What Type of Log Jam?

What made one giant log jam good, but another bad? 

A log jam in the Central Cascades. Photo © Zoe van Duivenbode / TNC

The first jam had caught the debris from an upslope landslide, likely catalyzed by a recent cut on the steep slope above. The river was finding its new path, and because water is lazy, it was taking a shortcut by cutting a trough through the recently deposited sediments. The process, called "headcutting," can lead to channel incision that restricts floodplain connectivity. Without stable wood installed in strategic places, the river is likely to continue to cut downwards, severing connectivity with the floodplain. The problem with headcutting is that it begets more headcutting and incision, preventing the system from recovering on its own. This was a bad jam. 

In contrast, the third jam exhibited the processes we aim to recover in the coastal tributaries of the Pacific Northwest. This large jam exhibited a series of side channels that dissipate the energy of the river across a wide space. The jam successfully redirects flows to the floodplain and side channels, slowing down flows to facilitate sediment retention and rebuild stream-bed elevations, creates pools and riffles and prevent further headcutting. This was a good jam.

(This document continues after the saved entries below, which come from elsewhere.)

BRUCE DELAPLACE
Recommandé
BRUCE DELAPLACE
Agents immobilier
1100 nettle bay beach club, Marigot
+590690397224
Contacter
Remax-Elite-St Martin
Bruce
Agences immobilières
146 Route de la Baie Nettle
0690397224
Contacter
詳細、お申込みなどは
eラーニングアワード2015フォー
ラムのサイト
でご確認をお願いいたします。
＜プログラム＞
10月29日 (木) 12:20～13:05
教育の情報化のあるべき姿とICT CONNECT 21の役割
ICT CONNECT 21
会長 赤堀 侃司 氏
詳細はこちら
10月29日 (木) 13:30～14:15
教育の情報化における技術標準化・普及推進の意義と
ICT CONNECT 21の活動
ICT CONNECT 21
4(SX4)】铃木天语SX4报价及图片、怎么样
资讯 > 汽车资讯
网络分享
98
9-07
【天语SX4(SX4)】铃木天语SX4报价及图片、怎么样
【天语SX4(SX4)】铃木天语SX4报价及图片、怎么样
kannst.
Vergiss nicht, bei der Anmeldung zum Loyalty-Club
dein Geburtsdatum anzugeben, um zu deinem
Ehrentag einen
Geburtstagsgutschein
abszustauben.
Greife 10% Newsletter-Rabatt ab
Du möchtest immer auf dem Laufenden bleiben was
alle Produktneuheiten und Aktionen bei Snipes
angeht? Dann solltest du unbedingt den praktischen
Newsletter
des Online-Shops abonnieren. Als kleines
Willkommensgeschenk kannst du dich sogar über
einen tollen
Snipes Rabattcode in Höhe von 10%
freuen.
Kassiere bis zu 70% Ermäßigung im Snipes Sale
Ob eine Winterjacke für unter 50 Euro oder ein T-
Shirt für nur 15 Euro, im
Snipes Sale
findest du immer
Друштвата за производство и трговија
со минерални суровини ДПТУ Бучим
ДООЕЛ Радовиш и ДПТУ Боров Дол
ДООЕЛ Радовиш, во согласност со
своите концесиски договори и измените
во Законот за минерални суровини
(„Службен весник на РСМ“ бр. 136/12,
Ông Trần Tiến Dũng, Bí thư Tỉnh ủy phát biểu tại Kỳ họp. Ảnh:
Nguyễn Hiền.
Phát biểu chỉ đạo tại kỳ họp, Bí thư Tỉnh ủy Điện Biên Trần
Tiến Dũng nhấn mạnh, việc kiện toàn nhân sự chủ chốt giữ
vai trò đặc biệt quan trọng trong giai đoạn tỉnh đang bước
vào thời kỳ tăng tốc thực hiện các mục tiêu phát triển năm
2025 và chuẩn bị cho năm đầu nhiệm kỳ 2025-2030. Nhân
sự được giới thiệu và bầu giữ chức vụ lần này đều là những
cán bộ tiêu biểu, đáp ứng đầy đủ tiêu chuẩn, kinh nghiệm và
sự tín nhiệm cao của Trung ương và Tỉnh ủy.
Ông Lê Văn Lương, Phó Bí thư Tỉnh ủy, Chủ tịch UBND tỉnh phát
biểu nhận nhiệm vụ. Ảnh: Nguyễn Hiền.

Armed with this new information, and observing the relationship between salmon redds and large wood, we now have a clear path forward for enhancing stream ecosystem health on Shale Creek.  Not only will we address major geomorphological processes, as described in the large jams, but we will also tend to the smaller types of wood installations that promote habitat complexity for salmon. Those are the short-term actions that will kick off long-term recovery, defined as more natural interactions between streams, floodplains and riparian forests. That’s why we are simultaneously planting robust tree species, such as spruce and cedar, in the riparian corridor.  Unlike alder, which crumble to pieces within four or five years, these trees decompose so slowly that when they finally fall into a creek, they can remain there for centuries. And that’s the way it should be.

It may take decades for full recovery to be realized in these coastal stream systems. But with this integrated approach, we expect success.